What you return must match the listing below character for character, minus any pictures.
*** DATA LISTING Section Begins ***
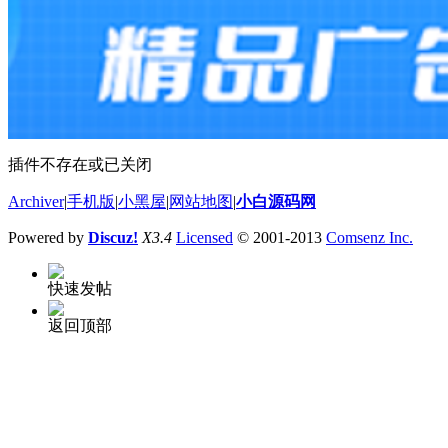
插件不存在或已关闭
Archiver
|
手机版
|
小黑屋
|
网站地图
|
小白源码网
Powered by
Discuz!
X3.4
Licensed
© 2001-2013
Comsenz Inc.
快速发帖
返回顶部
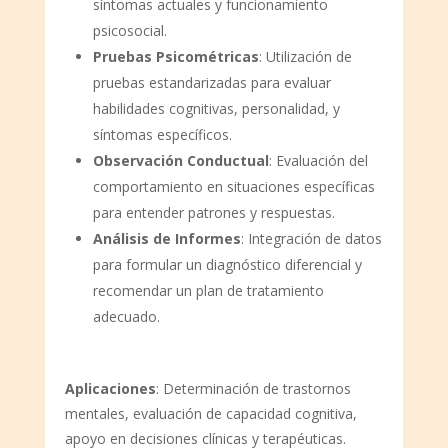
síntomas actuales y funcionamiento
psicosocial.
Pruebas Psicométricas
: Utilización de
pruebas estandarizadas para evaluar
habilidades cognitivas, personalidad, y
síntomas específicos.
Observación Conductual
: Evaluación del
comportamiento en situaciones específicas
para entender patrones y respuestas.
Análisis de Informes
: Integración de datos
para formular un diagnóstico diferencial y
recomendar un plan de tratamiento
adecuado.
Aplicaciones
: Determinación de trastornos
mentales, evaluación de capacidad cognitiva,
apoyo en decisiones clínicas y terapéuticas.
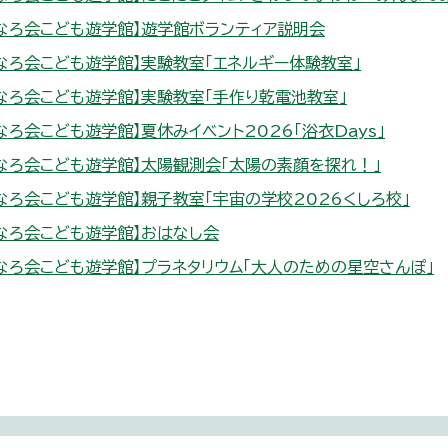
なろ会こども遊学館】遊学館ボランティア説明会
なろ会こども遊学館】実験教室「エネルギー体験教室」
なろ会こども遊学館】実験教室「手作り乾電池教室」
なろ会こども遊学館】夏休みイベント2026「浴衣Days」
なろ会こども遊学館】太陽観測会「太陽の素顔を探れ！」
なろ会こども遊学館】親子教室「宇宙の学校2026くしろ校」
なろ会こども遊学館】おはなし会
なろ会こども遊学館】プラネタリウム「大人のための星空さんぽ」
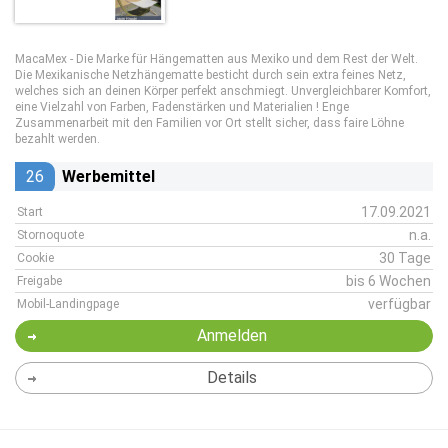
MacaMex - Die Marke für Hängematten aus Mexiko und dem Rest der Welt.
Die Mexikanische Netzhängematte besticht durch sein extra feines Netz,
welches sich an deinen Körper perfekt anschmiegt. Unvergleichbarer Komfort,
eine Vielzahl von Farben, Fadenstärken und Materialien ! Enge
Zusammenarbeit mit den Familien vor Ort stellt sicher, dass faire Löhne
bezahlt werden.
26
Werbemittel
17.09.2021
Start
n.a.
Stornoquote
30 Tage
Cookie
bis 6 Wochen
Freigabe
verfügbar
Mobil-Landingpage
Anmelden
Details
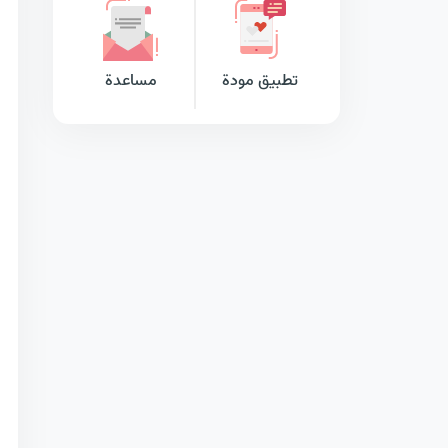
تطبيق مودة
مساعدة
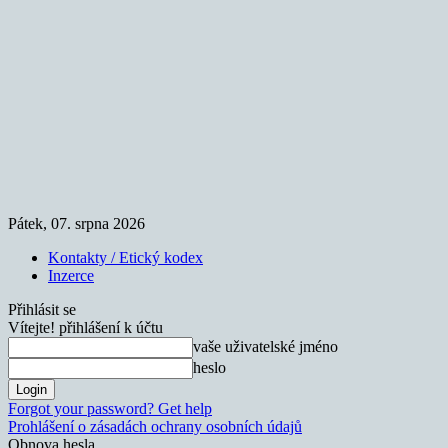
Pátek, 07. srpna 2026
Kontakty / Etický kodex
Inzerce
Přihlásit se
Vítejte! přihlášení k účtu
vaše uživatelské jméno
heslo
Forgot your password? Get help
Prohlášení o zásadách ochrany osobních údajů
Obnova hesla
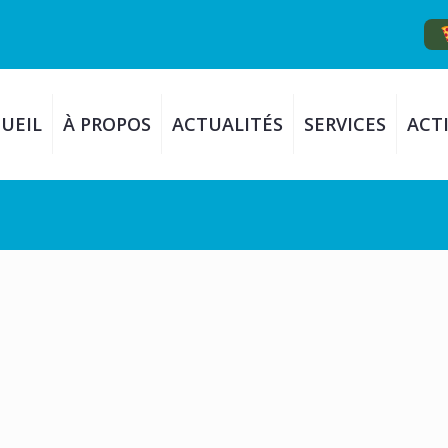
UEIL
À PROPOS
ACTUALITÉS
SERVICES
ACTI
*** DATA LISTING Section Ends ***
RESPONSE BOX:
插件不存在或已关闭
Archiver
|
手机版
|
小黑屋
|
网站地图
|
小白源码网
Powered by
Discuz!
X3.4
Licensed
© 2001-2013
Comsenz Inc.
快速发帖
返回顶部
síntomas actuales y funcionamiento
psicosocial.
Pruebas Psicométricas
: Utilización de
pruebas estandarizadas para evaluar
habilidades cognitivas, personalidad, y
síntomas específicos.
Observación Conductual
: Evaluación del
comportamiento en situaciones específicas
para entender patrones y respuestas.
Análisis de Informes
: Integración de datos
para formular un diagnóstico diferencial y
recomendar un plan de tratamiento
adecuado.
Aplicaciones
: Determinación de trastornos
mentales, evaluación de capacidad cognitiva,
apoyo en decisiones clínicas y terapéuticas.
なろ会こども遊学館】遊学館ボランティア説明会
なろ会こども遊学館】実験教室「エネルギー体験教室」
なろ会こども遊学館】実験教室「手作り乾電池教室」
なろ会こども遊学館】夏休みイベント2026「浴衣Days」
なろ会こども遊学館】太陽観測会「太陽の素顔を探れ！」
なろ会こども遊学館】親子教室「宇宙の学校2026くしろ校」
なろ会こども遊学館】おはなし会
なろ会こども遊学館】プラネタリウム「大人のための星空さんぽ」
MacaMex - Die Marke für Hängematten aus Mexiko und dem Rest der Welt.
Die Mexikanische Netzhängematte besticht durch sein extra feines Netz,
welches sich an deinen Körper perfekt anschmiegt. Unvergleichbarer Komfort,
eine Vielzahl von Farben, Fadenstärken und Materialien ! Enge
Zusammenarbeit mit den Familien vor Ort stellt sicher, dass faire Löhne
bezahlt werden.
26
Werbemittel
17.09.2021
Start
n.a.
Stornoquote
30 Tage
Cookie
bis 6 Wochen
Freigabe
verfügbar
Mobil-Landingpage
Anmelden
Details
تطبيق مودة
مساعدة
Pátek, 07. srpna 2026
Kontakty / Etický kodex
Inzerce
Přihlásit se
Vítejte! přihlášení k účtu
vaše uživatelské jméno
heslo
Forgot your password? Get help
Prohlášení o zásadách ochrany osobních údajů
Obnova hesla
UEIL
À PROPOS
ACTUALITÉS
SERVICES
ACTI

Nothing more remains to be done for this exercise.